A near-term quantum simulation of the transverse field Ising model hints at Glassy Dynamics

TL;DR

This paper demonstrates quantum circuit simulations of the transverse field Ising model exhibiting glassy dynamics, using VQE to analyze disordered states in small lattice models, highlighting potential for quantum computational insights into complex quantum matter.

Contribution

It introduces the use of variational quantum algorithms to simulate and analyze glassy dynamics in the transverse field Ising model on small lattices, showcasing the potential of quantum computing in this domain.

Findings

Successful simulation of disordered spin configurations

Identification of glassy dynamics features

Potential for quantum tools in complex quantum matter research

Abstract

We demonstrate quantum circuit simulations of the transverse field Ising model with longitudinal fields, displaying salient features of glassy dynamics.

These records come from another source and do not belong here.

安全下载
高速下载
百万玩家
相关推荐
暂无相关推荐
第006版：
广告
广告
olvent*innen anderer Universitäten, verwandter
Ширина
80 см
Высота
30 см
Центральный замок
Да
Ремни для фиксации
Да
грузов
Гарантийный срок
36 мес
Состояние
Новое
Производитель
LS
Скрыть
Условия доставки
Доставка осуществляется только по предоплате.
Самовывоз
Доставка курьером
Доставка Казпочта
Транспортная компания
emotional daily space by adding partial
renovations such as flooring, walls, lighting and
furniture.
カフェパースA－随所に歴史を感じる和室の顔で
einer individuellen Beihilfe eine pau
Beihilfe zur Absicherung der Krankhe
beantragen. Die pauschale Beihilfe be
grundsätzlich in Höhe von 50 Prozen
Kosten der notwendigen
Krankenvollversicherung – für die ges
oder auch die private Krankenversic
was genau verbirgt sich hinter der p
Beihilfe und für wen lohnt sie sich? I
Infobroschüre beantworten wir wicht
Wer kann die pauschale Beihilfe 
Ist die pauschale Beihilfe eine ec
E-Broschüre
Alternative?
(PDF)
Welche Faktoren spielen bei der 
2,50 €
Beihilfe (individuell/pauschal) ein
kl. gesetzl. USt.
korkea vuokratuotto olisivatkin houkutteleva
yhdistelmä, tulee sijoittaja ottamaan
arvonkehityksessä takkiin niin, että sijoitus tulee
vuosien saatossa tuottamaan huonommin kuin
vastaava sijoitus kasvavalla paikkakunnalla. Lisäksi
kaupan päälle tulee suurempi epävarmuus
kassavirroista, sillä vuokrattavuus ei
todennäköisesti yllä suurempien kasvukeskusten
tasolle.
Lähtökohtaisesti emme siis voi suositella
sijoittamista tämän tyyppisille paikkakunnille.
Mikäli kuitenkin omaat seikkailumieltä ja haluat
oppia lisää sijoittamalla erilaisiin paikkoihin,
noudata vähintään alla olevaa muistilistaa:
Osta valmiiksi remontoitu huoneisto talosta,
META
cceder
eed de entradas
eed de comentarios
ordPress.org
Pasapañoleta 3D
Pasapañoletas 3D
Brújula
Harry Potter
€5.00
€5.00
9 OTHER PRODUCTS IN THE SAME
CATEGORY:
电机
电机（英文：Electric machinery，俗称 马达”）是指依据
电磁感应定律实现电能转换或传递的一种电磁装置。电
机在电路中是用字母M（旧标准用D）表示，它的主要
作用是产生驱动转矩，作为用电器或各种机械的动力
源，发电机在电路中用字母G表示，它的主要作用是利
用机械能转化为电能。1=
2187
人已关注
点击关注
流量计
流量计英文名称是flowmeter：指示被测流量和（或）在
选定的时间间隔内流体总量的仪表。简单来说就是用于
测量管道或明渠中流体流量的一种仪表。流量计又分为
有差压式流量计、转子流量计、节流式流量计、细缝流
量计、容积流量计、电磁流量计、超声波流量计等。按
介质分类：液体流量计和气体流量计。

The energy landscape and spin configurations of toy models are considered, using the Variational Quantum Eigensolver (VQE) to obtain the ground-state energies and corresponding eigenstates for a $6 \times 6$ Ising lattice using 36 qubits and a 1-dimensional Ising chain of length 25 using 25 qubits. The former showed disordered spin configurations for a specific mixture of values of the two fields. These insights mirror catalytic processes, where disorder within a catalyst can lead to inefficient reaction mechanisms. Results obtained from our proof-of-principle implementation make the case for kick-starting more concentrated efforts in harnessing existing quantum computational tools for computationally probing complex dynamical behaviour arising in quantum matter. Our aim is to leverage tools from quantum information processing to bring about a more nuanced understanding of the dynamics and structure of glassy systems, ultimately informing the development of novel materials and technology.